II- Daqui resulta, inequivocamente, que é o Estado o titular do interesse directo na demolição das construções iniciadas ou executadas em infracção do
DL 238/88, de 5/7.
III- Não tendo a autora (CP) poder de disposição do direito alegado e não existindo uma norma que lhe confira legitimidade para acção, independentemente daquele poder, tem de ser julgada parte ilegítima.
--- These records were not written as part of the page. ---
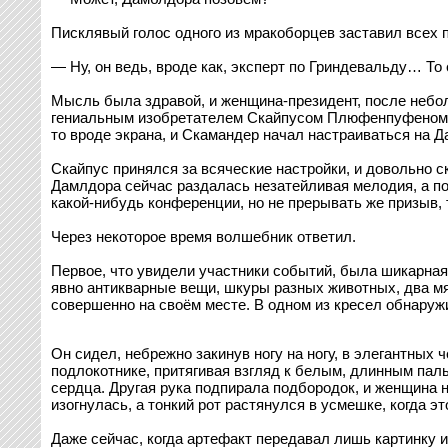
Писклявый голос одного из мракоборцев заставил всех 
— Ну, он ведь, вроде как, эксперт по Гриндевальду… То 
Мысль была здравой, и женщина-президент, после неболь
гениальным изобретателем Скайпусом Плюфенпуфеном, к
то вроде экрана, и Скамандер начал настраиваться на Д
Скайпус принялся за всяческие настройки, и довольно с
Дамлдора сейчас раздалась незатейливая мелодия, а по
какой-нибудь конференции, но не прерывать же призыв, 
Через некоторое время волшебник ответил.
Первое, что увидели участники событий, была шикарная 
явно антикварные вещи, шкуры разных животных, два мя
совершенно на своём месте. В одном из кресел обнару
Он сидел, небрежно закинув ногу на ногу, в элегантных
подлокотнике, притягивая взгляд к белым, длинным пал
сердца. Другая рука подпирала подбородок, и женщина 
изогнулась, а тонкий рот растянулся в усмешке, когда э
Даже сейчас, когда артефакт передавал лишь картинку и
IV- Na petição inicial a autora atribuiu à acção o valor de 500001 escudos; na contestação a ré impugnou aquele e ofereceu o de 5000000 escudos; findos os articulados, o Sr. Juiz não se pronunciou sobre o valor da causa; depois do saneador e do despacho de condensação a ré requereu que a autora fosse notificada para declarar se aceitava o valor de 5000000 escudos, o que foi deferido, surgindo oposição; foi então proferida decisão sanando a nulidade por omissão e indeferindo-se o pedido da ré quanto à fixação do valor da causa.
Foi alvidado o preceituado nos arts. 314 n. 4 e 315 n. 1 e 2, CPC, mas desta decisão não se interpôs recurso, pelo que a mesma transitou em julgado, o que se impõe a esta Relação, e assim o valor da causa é o de 500001 escudos.